From the listing below, work out the number of lines containing "WANDKLOK" and give that number without comment.

**** Data for this exercise ****

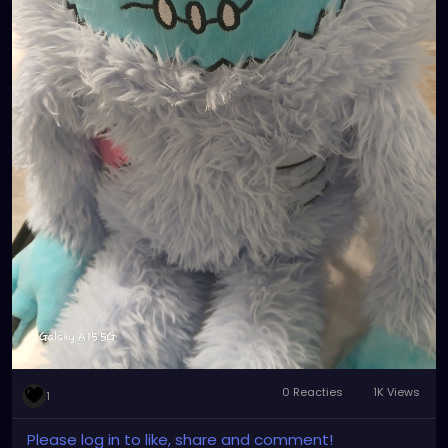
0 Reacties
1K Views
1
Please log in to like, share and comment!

****
**** Data for this exercise ****

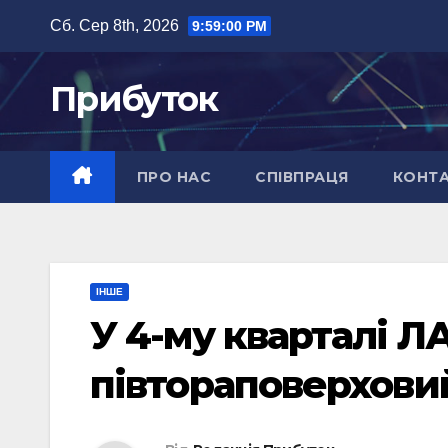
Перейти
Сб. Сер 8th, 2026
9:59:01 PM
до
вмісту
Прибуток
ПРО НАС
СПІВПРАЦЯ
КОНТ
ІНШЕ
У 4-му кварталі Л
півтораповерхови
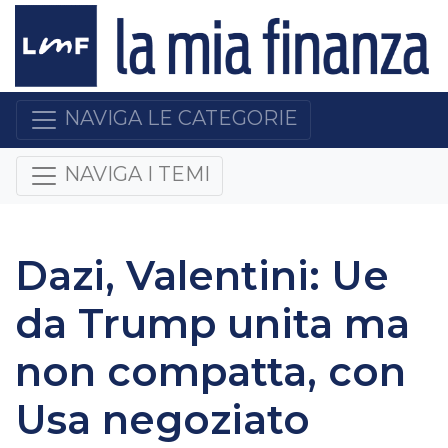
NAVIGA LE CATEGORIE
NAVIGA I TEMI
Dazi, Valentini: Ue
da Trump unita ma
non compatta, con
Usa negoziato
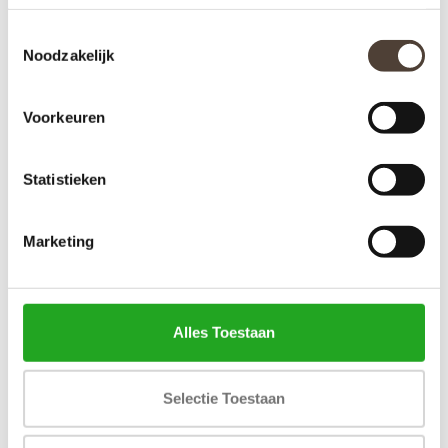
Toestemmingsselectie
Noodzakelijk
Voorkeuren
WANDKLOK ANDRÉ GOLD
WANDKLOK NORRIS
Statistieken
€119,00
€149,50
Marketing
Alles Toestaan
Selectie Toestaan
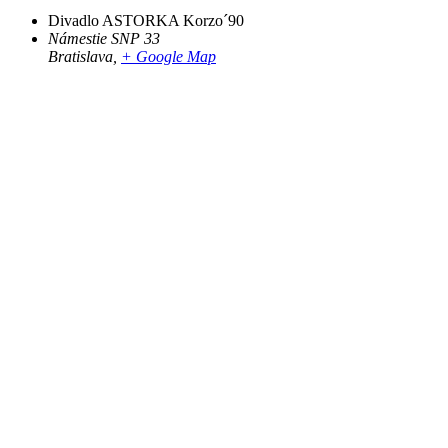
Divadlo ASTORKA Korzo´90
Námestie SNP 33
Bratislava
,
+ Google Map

****

#### [Response area]
2